How does Terminator decide what 'right of' actually means?
Strict geometry, not heuristics. For rightof:, a candidate must satisfy two conditions. First, the candidate's left edge must be greater than or equal to the anchor's right edge. Second, the candidate's vertical range must overlap the anchor's vertical range, meaning candidate_top is less than anchor_bottom and candidate_bottom is greater than anchor_top. leftof:, above:, and below: are symmetric versions of the same rule. The overlap requirement is what stops rightof: from returning the button three rows down the form just because it sits to the right of the anchor's x axis.
Can I combine spatial selectors with role: and process: in one expression?
Yes. The selector grammar lets you nest any selector as the anchor. below:role:Label && name:First Name works. So does process:chrome >> rightof:role:Edit && name:Email. The combinator && inside the anchor is evaluated first, then the spatial filter wraps it. A side effect of this is that the spatial prefix inherits process scope from its surrounding chain, which matters because Terminator's Windows engine refuses to run a selector that does not eventually include a process: scope.

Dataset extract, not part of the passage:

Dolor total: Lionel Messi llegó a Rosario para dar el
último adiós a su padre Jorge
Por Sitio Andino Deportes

How is this different from Playwright's getByRole with name regex on a web page?
Playwright's DOM selectors work inside a single document where the tree already reflects layout. Windows UIA trees do not. The z-ordering and tab-order of a native Win32 form is not necessarily the spatial order of its controls. So a Playwright-shaped selector like role:Button && nth:3 can hand you the fourth button in the tree which is not the fourth button on screen. Terminator's spatial selectors sidestep the tree order entirely by measuring bounding boxes. That is what makes them the right primitive for legacy desktop UIs where the accessibility tree is shaped by the framework, not the visual layout.
What happens when the anchor element cannot be found?

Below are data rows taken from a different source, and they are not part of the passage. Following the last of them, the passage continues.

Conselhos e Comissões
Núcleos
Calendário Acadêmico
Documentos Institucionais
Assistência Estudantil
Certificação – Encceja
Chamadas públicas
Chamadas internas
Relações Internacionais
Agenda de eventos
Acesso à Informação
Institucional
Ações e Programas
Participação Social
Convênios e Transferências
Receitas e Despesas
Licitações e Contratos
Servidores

The spatial selector errors the same way a plain selector does. Inside find_element, the engine calls self.find_element(inner_selector, root, timeout) before any geometric work. If the anchor resolves to zero matches, you get AutomationError::ElementNotFound with the inner selector in the message. No fallback, no guessing. That keeps the spatial primitive honest: if the anchor is gone, the workflow fails loudly instead of clicking some unrelated button that happened to sit in the right neighborhood.
Why not just use ui-vision or a screenshot agent for the same thing?
Speed, determinism, and cost. The spatial selector runs entirely at CPU speed against the UIA tree. Filtering a few hundred bounding boxes is microseconds of work. A screenshot agent takes an OCR or multimodal LLM pass on every attempt, which is two to five seconds of wall-clock time per action and a per-call API bill. Terminator reserves AI for recovery. The happy path is all deterministic geometry.
Does this work on Windows 10 and Windows 11?
Both. The UIA COM API (IUIAutomation) has shipped in every Windows release since Windows 7, and the bounding-box reads that power spatial selectors use the standard BoundingRectangle property that every UIA-conformant element exposes. The prebuilt npm, pip, and MCP binaries target Windows 10 and 11 on x64 and ARM64.